If this isn't the very best of the Everly Brothers, it's right up there close. The Everlys were as musically tight as Glenn Miller, and they were perfectionists to the same degree. I somewhere have a CD of Everly Brothers outtakes for those first Cadence sessions, and the versions of "Wake Up Little Susie" and "Bye Bye Love" that hit the charts were between their 15th and 20th takes -- these two young kids, trying to explain to seasoned professionals like Chet Atkins what they wanted, and finally getting through to him. The outtakes -- even up to the final outtakes -- are wonderful, and a lot of artists would have been satisfied with them. But they were wonderful in the way that earlier family harmony groups like the Delmores and the Louvins were wonderful. The final takes were a new sound, and it was all theirs.

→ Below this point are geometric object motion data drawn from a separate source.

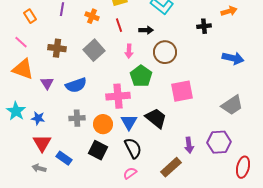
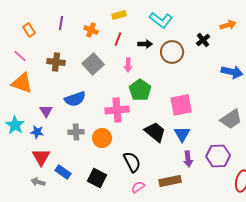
red line: (119, 25) -> (118, 39), turned 40
black cross: (204, 26) -> (203, 40), turned -32
brown circle: (165, 52) -> (172, 52), moved
purple triangle: (47, 83) -> (46, 111), moved
blue triangle: (129, 122) -> (182, 134), moved
black square: (98, 150) -> (97, 178), moved
brown rectangle: (171, 167) -> (170, 181), turned 30
pink semicircle: (130, 173) -> (138, 187), moved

Is this the best of Sam Cooke's songs? Who knows, who cares? Sam Cooke was such a triumph over his material. These mostly dumb little novelty songs that no one else could have made into great records. Or a chain gang song that's so clearly not out of any chain gang experience. If you want an actual great song, it's "Touch the Hem of His Garment." None of it mattered. It was Sam Cooke, and that's all that mattered, and our experience of his voice caressing those lyrics almost makes us believe that they were great songs.

I was pretty sure I was going to end up voting for Sam. But it's Glenn Miller and the Nicholas Brothers.